[Collection entries]
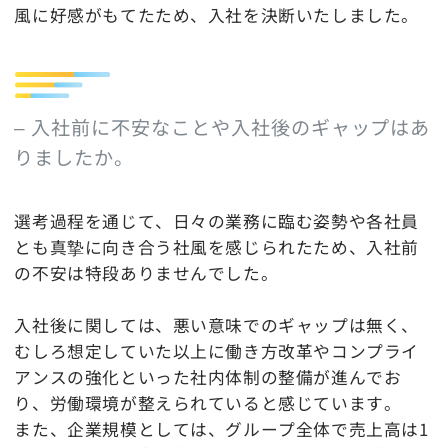
風に好感がもてたため、入社を決断いたしました。
– 入社前に不安なことや入社後のギャップはあ
りましたか。
選考過程を通じて、日々の業務に臨む姿勢や各社員
とも真摯に向き合う社風を感じられたため、入社前
の不安は特段ありませんでした。
入社後に関しては、悪い意味でのギャップは無く、
むしろ想定していた以上に働き方改革やコンプライ
アンスの強化といった社内体制の整備が進んでお
り、労働環境が整えられていると感じています。
また、企業規模としては、グループ全体で売上高は1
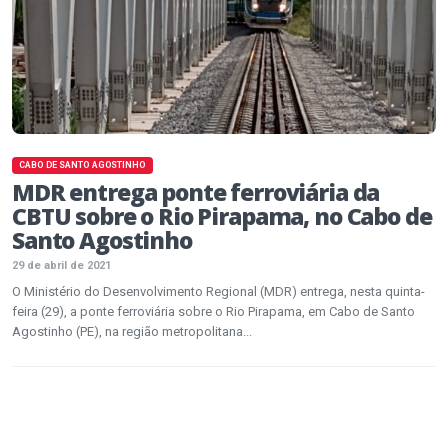
CABO DE SANTO AGOSTINHO
MDR entrega ponte ferroviária da
CBTU sobre o Rio Pirapama, no Cabo de
Santo Agostinho
29 de abril de 2021
O Ministério do Desenvolvimento Regional (MDR) entrega, nesta quinta-
feira (29), a ponte ferroviária sobre o Rio Pirapama, em Cabo de Santo
Agostinho (PE), na região metropolitana...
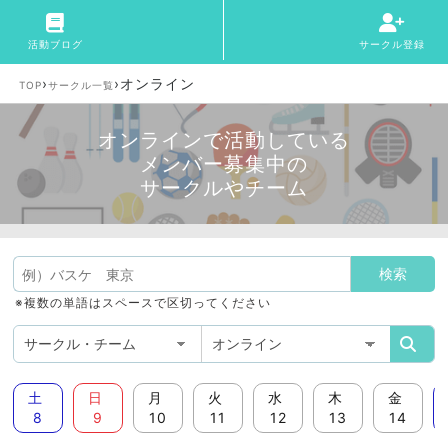
活動ブログ
サークル登録
›
›
オンライン
TOP
サークル一覧
オンラインで活動している
メンバー募集中の
サークルやチーム
※複数の単語はスペースで区切ってください
土
日
月
火
水
木
金
8
9
10
11
12
13
14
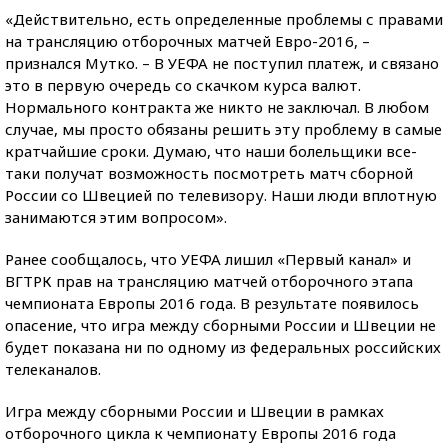
«Действительно, есть определенные проблемы с правами
на трансляцию отборочных матчей Евро-2016, –
признался Мутко. – В УЕФА не поступил платеж, и связано
это в первую очередь со скачком курса валют.
Нормального контракта же никто не заключал. В любом
случае, мы просто обязаны решить эту проблему в самые
кратчайшие сроки. Думаю, что наши болельщики все-
таки получат возможность посмотреть матч сборной
России со Швецией по телевизору. Наши люди вплотную
занимаются этим вопросом».
Ранее сообщалось, что УЕФА лишил «Первый канал» и
ВГТРК прав на трансляцию матчей отборочного этапа
чемпионата Европы 2016 года. В результате появилось
опасение, что игра между сборными России и Швеции не
будет показана ни по одному из федеральных российских
телеканалов.
Игра между сборными России и Швеции в рамках
отборочного цикла к чемпионату Европы 2016 года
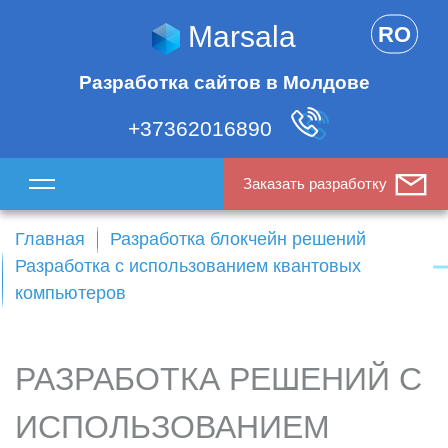
Marsala
RO
Разработка сайтов в Молдове
+37362016890
Заказать разработку
Главная
Разработка блокчейн решений
Разработка с использованием квантовых
компьютеров
РАЗРАБОТКА РЕШЕНИЙ С
ИСПОЛЬЗОВАНИЕМ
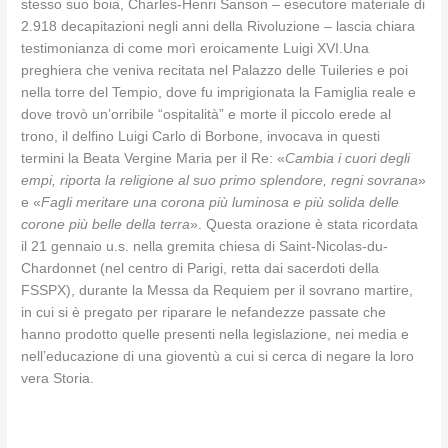
stesso suo boia, Charles-Henri Sanson – esecutore materiale di
2.918 decapitazioni negli anni della Rivoluzione – lascia chiara
testimonianza di come morì eroicamente Luigi XVI.Una
preghiera che veniva recitata nel Palazzo delle Tuileries e poi
nella torre del Tempio, dove fu imprigionata la Famiglia reale e
dove trovò un’orribile “ospitalità” e morte il piccolo erede al
trono, il delfino Luigi Carlo di Borbone, invocava in questi
termini la Beata Vergine Maria per il Re: «
Cambia i cuori degli
empi, riporta la religione al suo primo splendore, regni sovrana
»
e «
Fagli meritare una corona più luminosa e più solida delle
corone più belle della terra
». Questa orazione è stata ricordata
il 21 gennaio u.s. nella gremita chiesa di Saint-Nicolas-du-
Chardonnet (nel centro di Parigi, retta dai sacerdoti della
FSSPX), durante la Messa da Requiem per il sovrano martire,
in cui si è pregato per riparare le nefandezze passate che
hanno prodotto quelle presenti nella legislazione, nei media e
nell’educazione di una gioventù a cui si cerca di negare la loro
vera Storia.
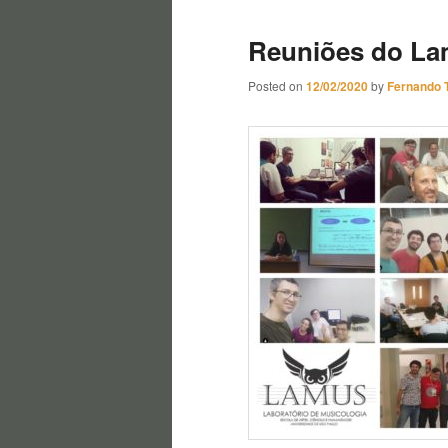
Reuniões do La
Posted on
12/02/2020
by
Fernando 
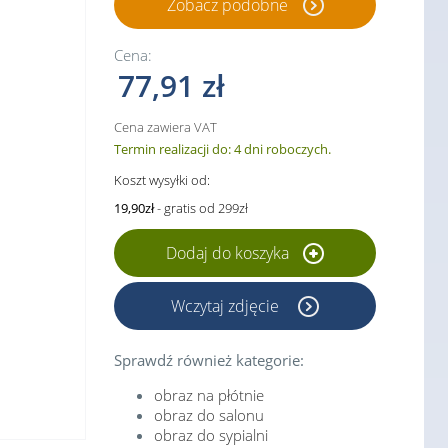
Zobacz podobne
Cena:
77,91 zł
Cena zawiera VAT
Termin realizacji do: 4 dni roboczych.
Koszt wysyłki od:
19,90zł
- gratis od 299zł
Dodaj do koszyka
Wczytaj zdjęcie
Sprawdź również kategorie:
obraz na płótnie
obraz do salonu
obraz do sypialni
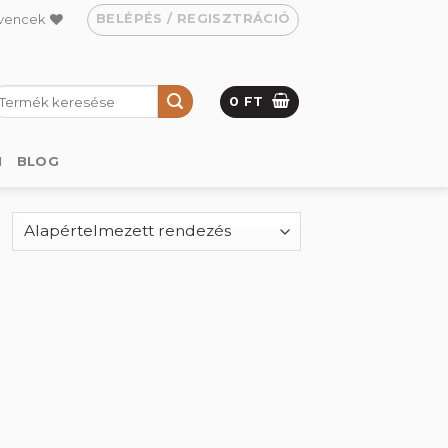
BELÉPÉS / REGISZTRÁCIÓ
vencek
eresés
0
FT
övetkezőre:
M
BLOG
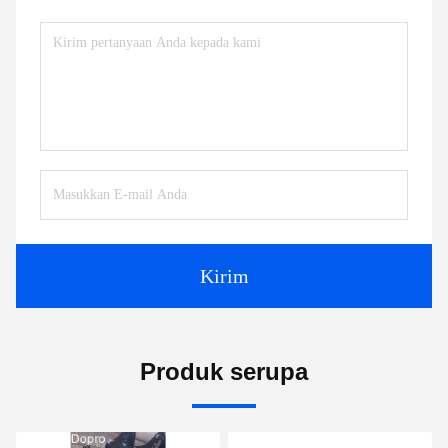
Kirim
Produk serupa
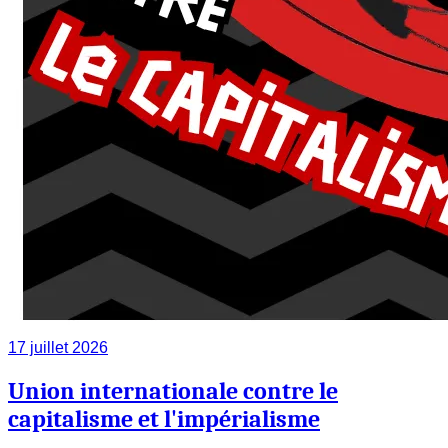
17 juillet 2026
Union internationale contre le
capitalisme et l'impérialisme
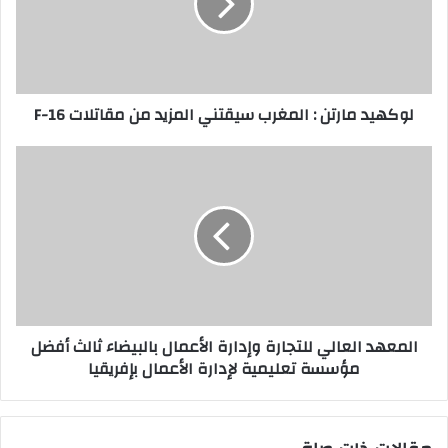
لوكهيد مارتن : المغرب سيقتني المزيد من مقاتلات F-16
المعهد العالي للتجارة وإدارة الأعمال بالبيضاء ثالث أفضل
مؤسسة تعليمية لإدارة الأعمال بإفريقيا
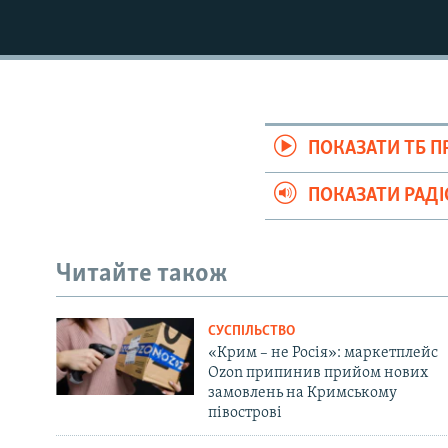
ПОКАЗАТИ ТБ 
ПОКАЗАТИ РАД
Читайте також
СУСПІЛЬСТВО
«Крим – не Росія»: маркетплейс
Ozon припинив прийом нових
замовлень на Кримському
півострові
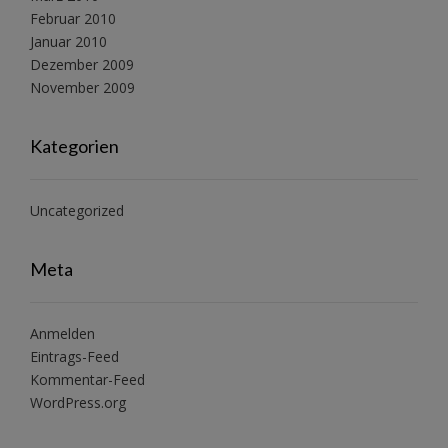
Februar 2010
Januar 2010
Dezember 2009
November 2009
Kategorien
Uncategorized
Meta
Anmelden
Eintrags-Feed
Kommentar-Feed
WordPress.org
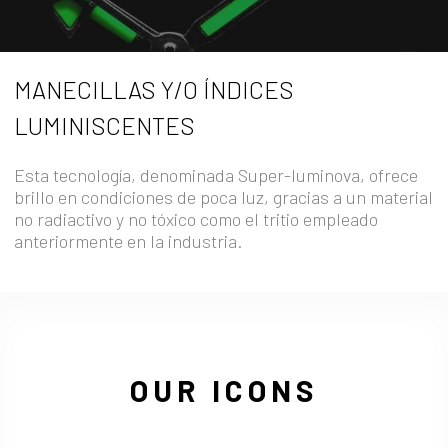
MANECILLAS Y/O ÍNDICES
LUMINISCENTES
Esta tecnología, denominada Super-luminova, ofrece
brillo en condiciones de poca luz, gracias a un material
no radiactivo y no tóxico como el tritio empleado
anteriormente en la industria.
OUR ICONS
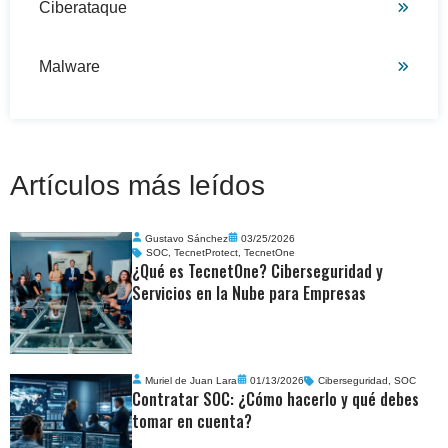
Ciberataque
Malware
Artículos más leídos
Gustavo Sánchez
03/25/2026
SOC
,
TecnetProtect
,
TecnetOne
¿Qué es TecnetOne? Ciberseguridad y
Servicios en la Nube para Empresas
Muriel de Juan Lara
01/13/2026
Ciberseguridad
,
SOC
Contratar SOC: ¿Cómo hacerlo y qué debes
tomar en cuenta?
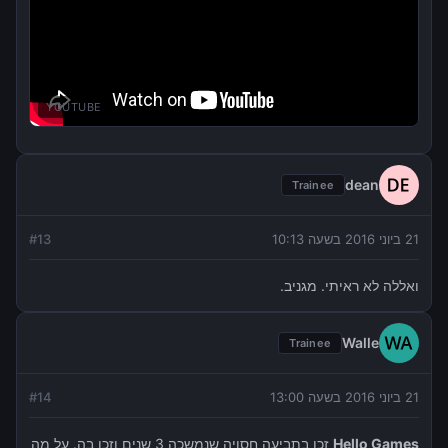
YOUTUBE
dean
Trainee
21 ביוני 2016 בשעה 10:13
13
#
ואללה לא ראיתי. מגניב.
Walle
Trainee
21 ביוני 2016 בשעה 13:00
14
#
Hello Games
זכו בתביעה חסויה שנמשכה 3 שנים וזכו בה. על מה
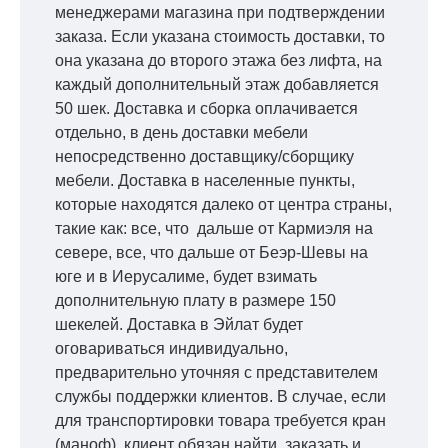
менеджерами магазина при подтверждении
заказа. Если указана стоимость доставки, то
она указана до второго этажа без лифта, на
каждый дополнительный этаж добавляется
50 шек. Доставка и сборка оплачивается
отдельно, в день доставки мебели
непосредственно доставщику/сборщику
мебели. Доставка в населенные пункты,
которые находятся далеко от центра страны,
такие как: все, что дальше от Кармиэля на
севере, все, что дальше от Беэр-Шевы на
юге и в Иерусалиме, будет взимать
дополнительную плату в размере 150
шекелей. Доставка в Эйлат будет
оговариваться индивидуально,
предварительно уточняя с представителем
службы поддержки клиентов. В случае, если
для транспортировки товара требуется кран
(маноф), клиент обязан найти, заказать и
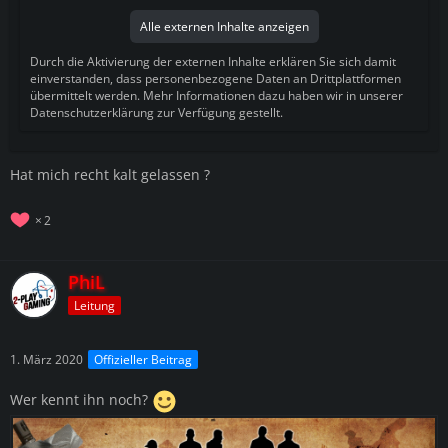
Alle externen Inhalte anzeigen
Durch die Aktivierung der externen Inhalte erklären Sie sich damit
einverstanden, dass personenbezogene Daten an Drittplattformen
übermittelt werden. Mehr Informationen dazu haben wir in unserer
Datenschutzerklärung zur Verfügung gestellt.
Hat mich recht kalt gelassen ?
2
PhiL
Leitung
1. März 2020
Offizieller Beitrag
Wer kennt ihn noch?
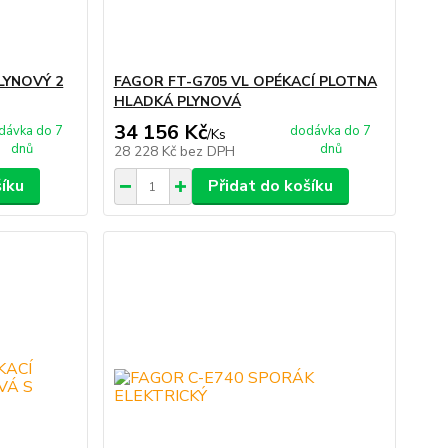
LYNOVÝ 2
FAGOR FT-G705 VL OPÉKACÍ PLOTNA
HLADKÁ PLYNOVÁ
34 156 Kč
dávka do 7
dodávka do 7
/
Ks
dnů
dnů
28 228 Kč
bez DPH
šíku
Přidat do košíku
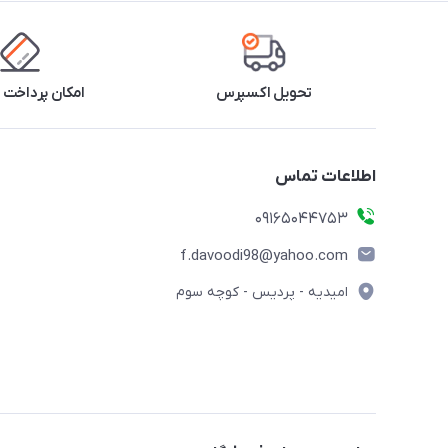
تحویل اکسپرس
امکان پرداخت 
اطلاعات تماس
09165044753
f.davoodi98@yahoo.com
امیدیه - پردیس - کوچه سوم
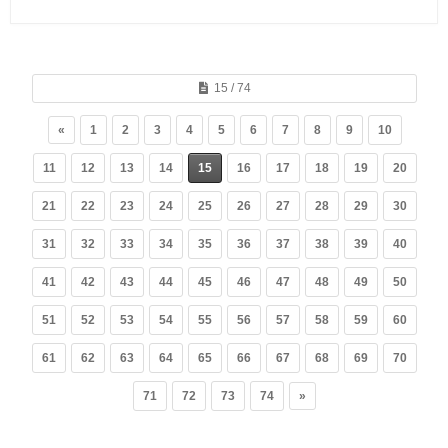
15 / 74
«
1
2
3
4
5
6
7
8
9
10
11
12
13
14
15
16
17
18
19
20
21
22
23
24
25
26
27
28
29
30
31
32
33
34
35
36
37
38
39
40
41
42
43
44
45
46
47
48
49
50
51
52
53
54
55
56
57
58
59
60
61
62
63
64
65
66
67
68
69
70
71
72
73
74
»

**EXERCISE OBJECTIVE**
Word for word, copy out each record; do not include pictures.

**ANSWER AREA**
風に好感がもてたため、入社を決断いたしました。
– 入社前に不安なことや入社後のギャップはあ
りましたか。
選考過程を通じて、日々の業務に臨む姿勢や各社員
とも真摯に向き合う社風を感じられたため、入社前
の不安は特段ありませんでした。
入社後に関しては、悪い意味でのギャップは無く、
むしろ想定していた以上に働き方改革やコンプライ
アンスの強化といった社内体制の整備が進んでお
り、労働環境が整えられていると感じています。
また、企業規模としては、グループ全体で売上高は1
CABO DE SANTO AGOSTINHO
MDR entrega ponte ferroviária da
CBTU sobre o Rio Pirapama, no Cabo de
Santo Agostinho
29 de abril de 2021
O Ministério do Desenvolvimento Regional (MDR) entrega, nesta quinta-
feira (29), a ponte ferroviária sobre o Rio Pirapama, em Cabo de Santo
Agostinho (PE), na região metropolitana...
活動ブログ
サークル登録
›
›
オンライン
TOP
サークル一覧
オンラインで活動している
メンバー募集中の
サークルやチーム
※複数の単語はスペースで区切ってください
土
日
月
火
水
木
金
8
9
10
11
12
13
14
«Действительно, есть определенные проблемы с правами
на трансляцию отборочных матчей Евро-2016, –
признался Мутко. – В УЕФА не поступил платеж, и связано
это в первую очередь со скачком курса валют.
Нормального контракта же никто не заключал. В любом
случае, мы просто обязаны решить эту проблему в самые
кратчайшие сроки. Думаю, что наши болельщики все-
таки получат возможность посмотреть матч сборной
России со Швецией по телевизору. Наши люди вплотную
занимаются этим вопросом».
Ранее сообщалось, что УЕФА лишил «Первый канал» и
ВГТРК прав на трансляцию матчей отборочного этапа
чемпионата Европы 2016 года. В результате появилось
опасение, что игра между сборными России и Швеции не
будет показана ни по одному из федеральных российских
телеканалов.
Игра между сборными России и Швеции в рамках
отборочного цикла к чемпионату Европы 2016 года
Marsala
RO
Разработка сайтов в Молдове
+37362016890
Заказать разработку
Главная
Разработка блокчейн решений
Разработка с использованием квантовых
компьютеров
РАЗРАБОТКА РЕШЕНИЙ С
ИСПОЛЬЗОВАНИЕМ
stesso suo boia, Charles-Henri Sanson – esecutore materiale di
2.918 decapitazioni negli anni della Rivoluzione – lascia chiara
testimonianza di come morì eroicamente Luigi XVI.Una
preghiera che veniva recitata nel Palazzo delle Tuileries e poi
nella torre del Tempio, dove fu imprigionata la Famiglia reale e
dove trovò un’orribile “ospitalità” e morte il piccolo erede al
trono, il delfino Luigi Carlo di Borbone, invocava in questi
termini la Beata Vergine Maria per il Re: «
Cambia i cuori degli
empi, riporta la religione al suo primo splendore, regni sovrana
»
e «
Fagli meritare una corona più luminosa e più solida delle
corone più belle della terra
». Questa orazione è stata ricordata
il 21 gennaio u.s. nella gremita chiesa di Saint-Nicolas-du-
Chardonnet (nel centro di Parigi, retta dai sacerdoti della
FSSPX), durante la Messa da Requiem per il sovrano martire,
in cui si è pregato per riparare le nefandezze passate che
hanno prodotto quelle presenti nella legislazione, nei media e
nell’educazione di una gioventù a cui si cerca di negare la loro
vera Storia.
Reuniões do La
Posted on
12/02/2020
by
Fernando 
Zobacz podobne
Cena:
77,91 zł
Cena zawiera VAT
Termin realizacji do: 4 dni roboczych.
Koszt wysyłki od:
19,90zł
- gratis od 299zł
Dodaj do koszyka
Wczytaj zdjęcie
Sprawdź również kategorie:
obraz na płótnie
obraz do salonu
obraz do sypialni
BELÉPÉS / REGISZTRÁCIÓ
vencek
eresés
0
FT
övetkezőre:
M
BLOG
Kirim
Produk serupa
17 juillet 2026
Union internationale contre le
capitalisme et l'impérialisme
لوكهيد مارتن : المغرب سيقتني المزيد من مقاتلات F-16
المعهد العالي للتجارة وإدارة الأعمال بالبيضاء ثالث أفضل
مؤسسة تعليمية لإدارة الأعمال بإفريقيا
ПОКАЗАТИ ТБ 
ПОКАЗАТИ РАД
Читайте також
СУСПІЛЬСТВО
«Крим – не Росія»: маркетплейс
Ozon припинив прийом нових
замовлень на Кримському
півострові
Februar 2010
Januar 2010
Dezember 2009
November 2009
Kategorien
Uncategorized
Meta
Anmelden
Eintrags-Feed
Kommentar-Feed
WordPress.org
MANECILLAS Y/O ÍNDICES
LUMINISCENTES
Esta tecnología, denominada Super-luminova, ofrece
brillo en condiciones de poca luz, gracias a un material
no radiactivo y no tóxico como el tritio empleado
anteriormente en la industria.
OUR ICONS
Ciberataque
Malware
Artículos más leídos
Gustavo Sánchez
03/25/2026
SOC
,
TecnetProtect
,
TecnetOne
¿Qué es TecnetOne? Ciberseguridad y
Servicios en la Nube para Empresas
Muriel de Juan Lara
01/13/2026
Ciberseguridad
,
SOC
Contratar SOC: ¿Cómo hacerlo y qué debes
tomar en cuenta?
YOUTUBE
dean
Trainee
21 ביוני 2016 בשעה 10:13
13
#
ואללה לא ראיתי. מגניב.
Walle
Trainee
21 ביוני 2016 בשעה 13:00
14
#
Hello Games
זכו בתביעה חסויה שנמשכה 3 שנים וזכו בה. על מה
менеджерами магазина при подтверждении
заказа. Если указана стоимость доставки, то
она указана до второго этажа без лифта, на
каждый дополнительный этаж добавляется
50 шек. Доставка и сборка оплачивается
отдельно, в день доставки мебели
непосредственно доставщику/сборщику
мебели. Доставка в населенные пункты,
которые находятся далеко от центра страны,
такие как: все, что дальше от Кармиэля на
севере, все, что дальше от Беэр-Шевы на
юге и в Иерусалиме, будет взимать
дополнительную плату в размере 150
шекелей. Доставка в Эйлат будет
оговариваться индивидуально,
предварительно уточняя с представителем
службы поддержки клиентов. В случае, если
для транспортировки товара требуется кран
(маноф), клиент обязан найти, заказать и
Alle externen Inhalte anzeigen
Durch die Aktivierung der externen Inhalte erklären Sie sich damit
einverstanden, dass personenbezogene Daten an Drittplattformen
übermittelt werden. Mehr Informationen dazu haben wir in unserer
Datenschutzerklärung zur Verfügung gestellt.
Hat mich recht kalt gelassen ?
2
PhiL
Leitung
1. März 2020
Offizieller Beitrag
Wer kennt ihn noch?
LYNOVÝ 2
FAGOR FT-G705 VL OPÉKACÍ PLOTNA
HLADKÁ PLYNOVÁ
34 156 Kč
dávka do 7
dodávka do 7
/
Ks
dnů
dnů
28 228 Kč
bez DPH
šíku
Přidat do košíku
تحویل اکسپرس
امکان پرداخت 
اطلاعات تماس
09165044753
f.davoodi98@yahoo.com
امیدیه - پردیس - کوچه سوم
15 / 74
«
1
2
3
4
5
6
7
8
9
10
11
12
13
14
15
16
17
18
19
20
21
22
23
24
25
26
27
28
29
30
31
32
33
34
35
36
37
38
39
40
41
42
43
44
45
46
47
48
49
50
51
52
53
54
55
56
57
58
59
60
61
62
63
64
65
66
67
68
69
70
71
72
73
74
»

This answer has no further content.